Hi digitaldog, I am glad you replied as I read with a lot of interest your old posts.
Let me give you a bit of background so you understand where I am and we can frame the discussion.
First of all I want to say that I am not an expert in color management (even though I am familiar with the concept of monitor calibration) so I struggle with the jargon most of the times. My previous monitor was a Dell U2414M, cheap and chearful and I always calibrated (GPU) via Colormunki and DispCal with great results. Now I bought a Dell UP2414Q which is a 4k wide gamut and has internal calibration that works with the supplied software (Dell Color Calibration Solution - I will call it DCCS) and 1i Display Pro (that I also bought). The new monitor has a range of options that I did not have before and I am a bit confused.
I have discussed the matter also here
http://en.community.dell.com/support-forums/peripherals/f/3529/t/19616624?pi23185=1#comments and here
http://en.community.dell.com/support-forums/peripherals/f/3529/t/19616853#comments there is a guy called yumichan who seems to know color management inside out but he is a bit arrogant and uses a jargon i don't understand.

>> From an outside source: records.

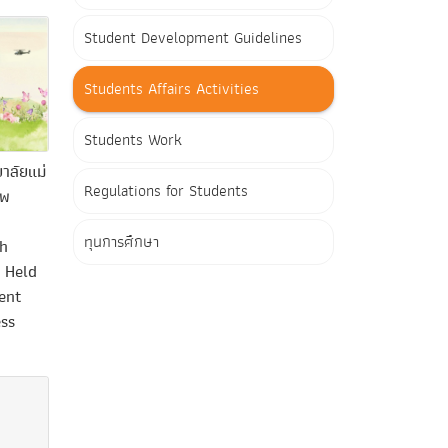
Student Development Guidelines
Students Affairs Activities
Students Work
าลัยแม่
Regulations for Students
าพ
ทุนการศึกษา
ah
y Held
ent
ess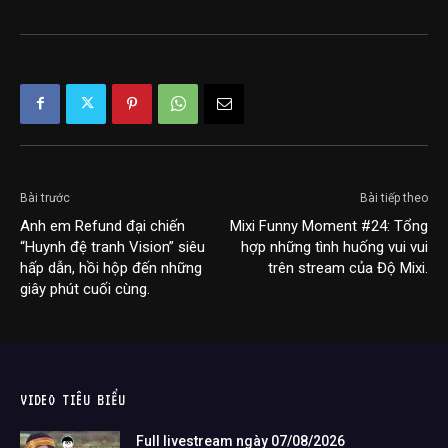
Bài trước
Bài tiếp theo
Anh em Refund đại chiến
Mixi Funny Moment #24: Tổng
“Huynh đệ tranh Vision” siêu
hợp những tình huống vui vui
hấp dẫn, hồi hộp đến những
trên stream của Độ Mixi.
giây phút cuối cùng.
VIDEO TIÊU BIỂU
Full livestream ngày 07/08/2026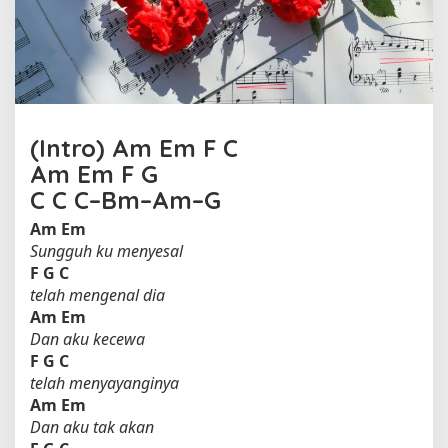
d
u
D
i
H
a
t
(Intro)
Am
Em
F
C
i
o
Am
Em
F
G
l
C
C
C
–
Bm
–
Am
–
G
e
Am
Em
h
N
Sungguh ku menyesal
i
F
G
C
k
telah mengenal dia
i
Am
Em
s
Dan aku kecewa
u
F
G
C
k
telah menyayanginya
a
Am
Em
Dan aku tak akan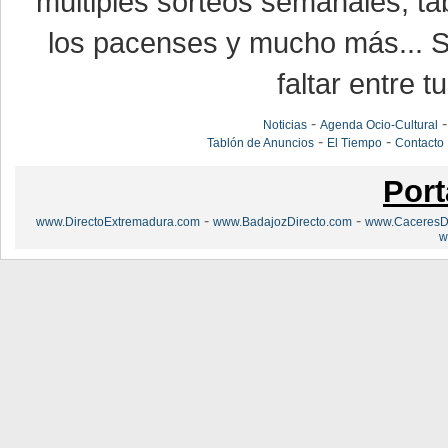
múltiples sorteos semanales, ta
los pacenses y mucho más... Si
faltar entre t
-
Noticias
Agenda Ocio-Cultural
-
-
Tablón de Anuncios
El Tiempo
Contacto
Port
-
-
www.DirectoExtremadura.com
www.BadajozDirecto.com
www.CaceresDi
w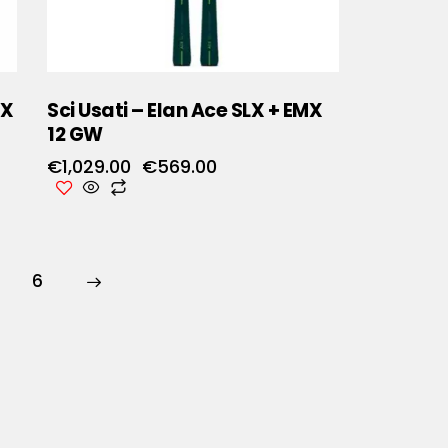
LX
Sci Usati – Elan Ace SLX + EMX
12 GW
€
1,029.00
€
569.00
→
6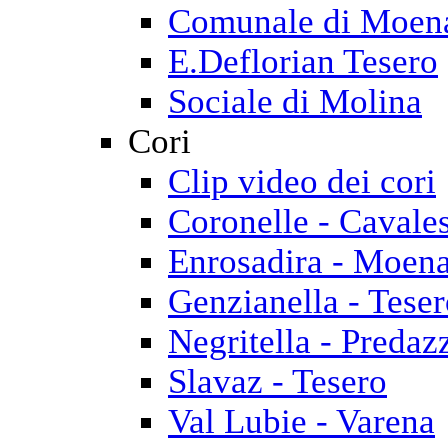
Comunale di Moen
E.Deflorian Tesero
Sociale di Molina
Cori
Clip video dei cori
Coronelle - Cavale
Enrosadira - Moen
Genzianella - Tese
Negritella - Predaz
Slavaz - Tesero
Val Lubie - Varena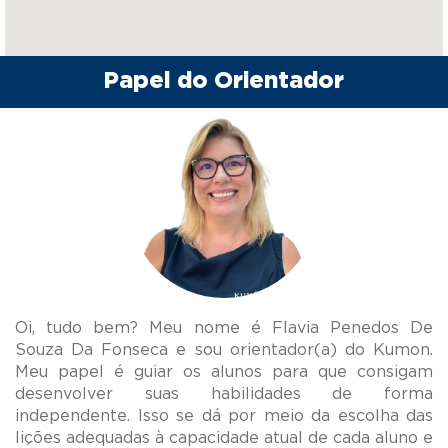
Papel do Orientador
Oi, tudo bem? Meu nome é Flavia Penedos De
Souza Da Fonseca e sou orientador(a) do Kumon.
Meu papel é guiar os alunos para que consigam
desenvolver suas habilidades de forma
independente. Isso se dá por meio da escolha das
lições adequadas à capacidade atual de cada aluno e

The issues/doubts i have are the following:
1)
Blackbody vs Daylight. When I calibrate with DCCS and check the profile in Dispcal, in the measurement report I see that I always fail the whitepoint delta test. DCCS, contrary to the option selected, seems to calibrate to black body instead of daylight D65 (I say this because if I check the "assumed target whitepoint is blackbody" option top left of the measurement report I pass the test). How "bad" is that? Can you do photo editing with a monitor calibrated to black body 6500 vs D65? I understand from a post of yours from many many years ago (2006 -
http://forum.luminous-landscape.com/index.php?topic=9814.0) that the difference is small, is that still correct with 2015 technology?
2)
Native vs Custom Gamut. The guy on the Dell forum categoracally said that calibrating a wide gamut to Native is a non starter ("DCCS' "Native" target is a WRONG choice for 99% of users. It's true that it aims for native gamut but also to native white (GB-LED white is a green-white @7000K, out of daylight locus). My advice is to set manually R,G,B xy coordinates, and your desired gamma in "Custom" DCCS preset". I wanted to understand in simple terms what is wrong with "Native" and the supposed benefits of Custom, still not clear. He suggested to calibrate for R 0.685 0.31 while keeping G and B xy coordinates the same as in AdobeRGB space. I did this and I got results that are visually quite different (shadows more open in Custom vs Native), while the gamut coverage seems similar (I posted some charts in page 4 of that Dell forum discussion). Which one is "right"? Visually I prefer Native, but don't have a printer to test the results (I either post to my website or print books with Blurb, rarely print on my own).
3)
DCCS vs DispCal profile. The last doubt I have is whether I should keep the icc profile created by DCCS or profile in DispCal after the internal calibration with DCCS? I tried both and the output on screen seems identical (even though the DispCal measurement report tells me that its profile has lower Average and Max color delta). Still in DispCal if I pull up the gamut chart for both, the one with the DispCal profile has a much wider coverage (I posted the charts in that same page). In case a DispCal profile is advisable I was wondering what the best options are: so far I always used Curves + Matrix, No blackpoint conversation, but I am being told to use XYZ LUT with blackpoint compensation for wide gamut?
Sorry for the long post, many thanks in advance!